Big development projects in California usually must overcome big opposition. And the proposed 12,000-acre Centennial at Tejon Ranch megadevelopment fits both categories.
In the latest round of a continuing legal battle, a Los Angeles Superior Court judge blocked construction of the 19,000-home planned community in northern L.A. County, citing the county’s environmental review failures, according to the Los Angeles Daily News.
The project is being developed by Tejon Ranchcorp Development.
Three environmental groups filed two lawsuits against L.A. County for approving the project in 2019, challenging various details in the environmental review.
Judge Mitchell Beckloff this week dismissed all but two of the claims. But he halted any work on the project, citing the issues that remain: Failure of the county to properly study the potential increase in wildfires as a result of the development, and failure to weigh the potential impact of greenhouse gas emissions.
Wildfires in particular have become a major issue in recent years. In 2020, California wildfires burned more than 8,000 homes and 4 million acres of land.
The judge’s ruling won’t scuttle Centennial, but it will require the county to conduct further studies and analyses, which will likely lead to more delay. The environmental groups that supported the suits called the decision a victory.

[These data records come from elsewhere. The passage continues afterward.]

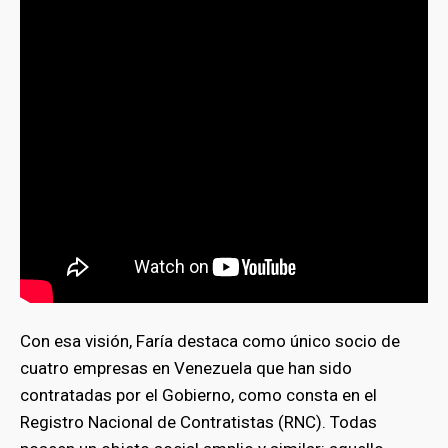
Con esa visión, Faría destaca como único socio de
cuatro empresas en Venezuela que han sido
contratadas por el Gobierno, como consta en el
Registro Nacional de Contratistas (RNC). Todas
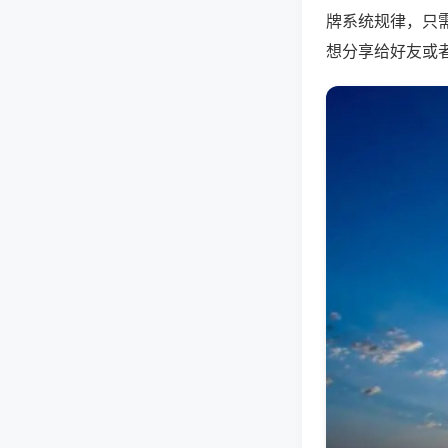
牌系统规律，只
想分享给好友或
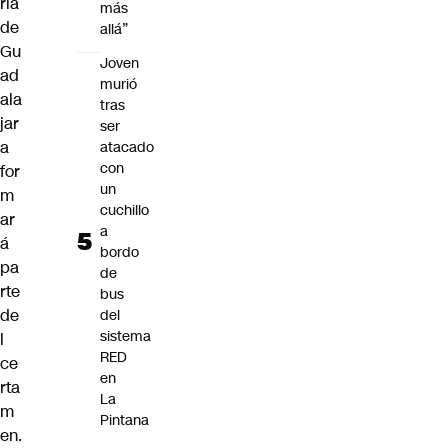
ria
más
de
allá”
Gu
Joven
ad
murió
ala
tras
jar
ser
a
atacado
con
for
un
m
cuchillo
ar
a
á
bordo
pa
de
rte
bus
de
del
sistema
l
RED
ce
en
rta
La
m
Pintana
en.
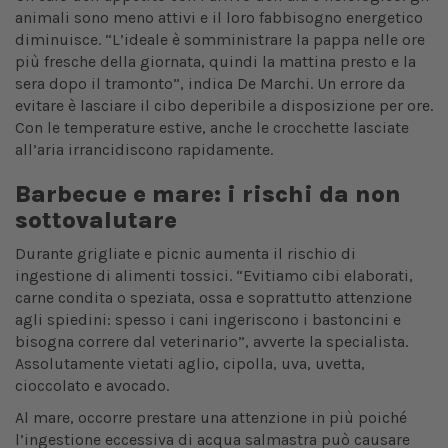
animali sono meno attivi e il loro fabbisogno energetico
diminuisce. “L’ideale è somministrare la pappa nelle ore
più fresche della giornata, quindi la mattina presto e la
sera dopo il tramonto”, indica De Marchi. Un errore da
evitare è lasciare il cibo deperibile a disposizione per ore.
Con le temperature estive, anche le crocchette lasciate
all’aria irrancidiscono rapidamente.
Barbecue e mare: i rischi da non
sottovalutare
Durante grigliate e picnic aumenta il rischio di
ingestione di alimenti tossici. “Evitiamo cibi elaborati,
carne condita o speziata, ossa e soprattutto attenzione
agli spiedini: spesso i cani ingeriscono i bastoncini e
bisogna correre dal veterinario”, avverte la specialista.
Assolutamente vietati aglio, cipolla, uva, uvetta,
cioccolato e avocado.
Al mare, occorre prestare una attenzione in più poiché
l’ingestione eccessiva di acqua salmastra può causare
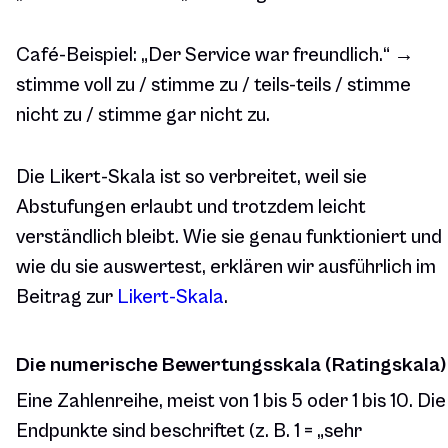
Café-Beispiel:
„Der Service war freundlich.“ →
stimme voll zu / stimme zu / teils-teils / stimme
nicht zu / stimme gar nicht zu.
Die Likert-Skala ist so verbreitet, weil sie
Abstufungen erlaubt und trotzdem leicht
verständlich bleibt. Wie sie genau funktioniert und
wie du sie auswertest, erklären wir ausführlich im
Beitrag zur
Likert-Skala
.
Die numerische Bewertungsskala (Ratingskala)
Eine Zahlenreihe, meist von 1 bis 5 oder 1 bis 10. Die
Endpunkte sind beschriftet (z. B. 1 = „sehr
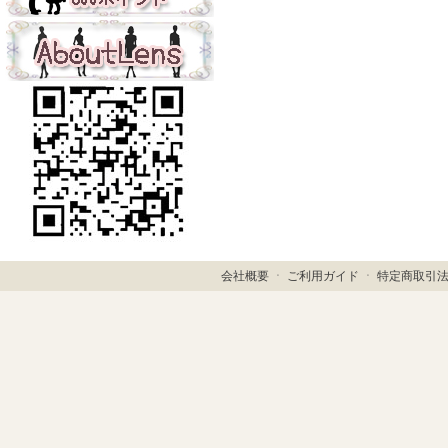
会社概要
ㆍ
ご利用ガイド
ㆍ
特定商取引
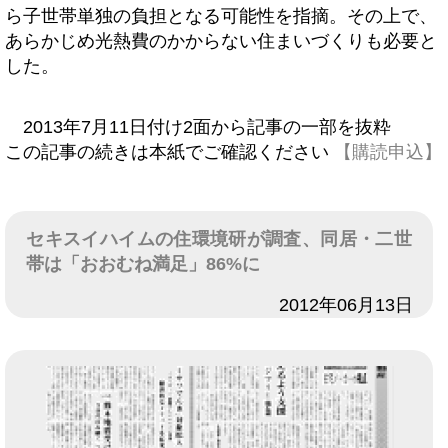
ら子世帯単独の負担となる可能性を指摘。その上で、
あらかじめ光熱費のかからない住まいづくりも必要と
した。
2013年7月11日付け2面から記事の一部を抜粋
この記事の続きは本紙でご確認ください
【購読申込】
セキスイハイムの住環境研が調査、同居・二世
帯は「おおむね満足」86%に
日付
2012年06月13日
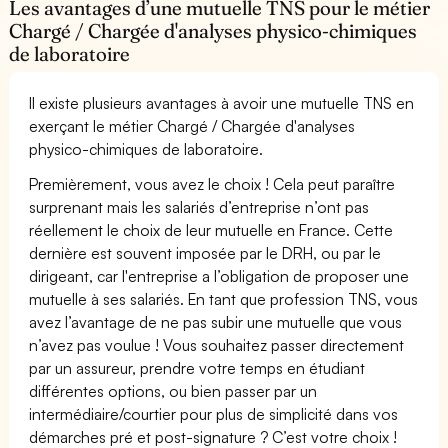
Les avantages d’une mutuelle TNS pour le métier
Chargé / Chargée d'analyses physico-chimiques
de laboratoire
Il existe plusieurs avantages à avoir une mutuelle TNS en
exerçant le métier Chargé / Chargée d'analyses
physico-chimiques de laboratoire.
Premièrement, vous avez le choix ! Cela peut paraître
surprenant mais les salariés d’entreprise n’ont pas
réellement le choix de leur mutuelle en France. Cette
dernière est souvent imposée par le DRH, ou par le
dirigeant, car l'entreprise a l’obligation de proposer une
mutuelle à ses salariés. En tant que profession TNS, vous
avez l’avantage de ne pas subir une mutuelle que vous
n’avez pas voulue ! Vous souhaitez passer directement
par un assureur, prendre votre temps en étudiant
différentes options, ou bien passer par un
intermédiaire/courtier pour plus de simplicité dans vos
démarches pré et post-signature ? C’est votre choix !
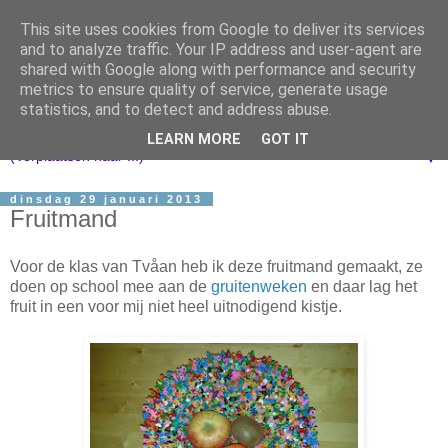
This site uses cookies from Google to deliver its services
and to analyze traffic. Your IP address and user-agent are
shared with Google along with performance and security
metrics to ensure quality of service, generate usage
statistics, and to detect and address abuse.
LEARN MORE
GOT IT
▼
dinsdag 29 januari 2013
Fruitmand
Voor de klas van Tvåan heb ik deze fruitmand gemaakt, ze
doen op school mee aan de
gruitenweken
en daar lag het
fruit in een voor mij niet heel uitnodigend kistje.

The developer, Tejon Ranchcorp Development, characterized the same facts a bit differently and downplayed the delay. In a press release, the developer emphasized that the judge denied 20 of 23 claims raised in two separate suits, and that “some additional analysis [is] required on [a] small number of issues.”
One of the groups that sued to halt the project, the Center for Biological Diversity, also sued in Kern County, just across the L.A. County border to the north. Tejon Ranchcorp is seeking to develop a 12,000-home community there, to be called Grapevine at Tejon ranch.
Along with its thousands of homes, Centennial at Tejon would include 10 million square feet of commercial space, along with the infrastructure and services for what is effectively a town built from the ground up.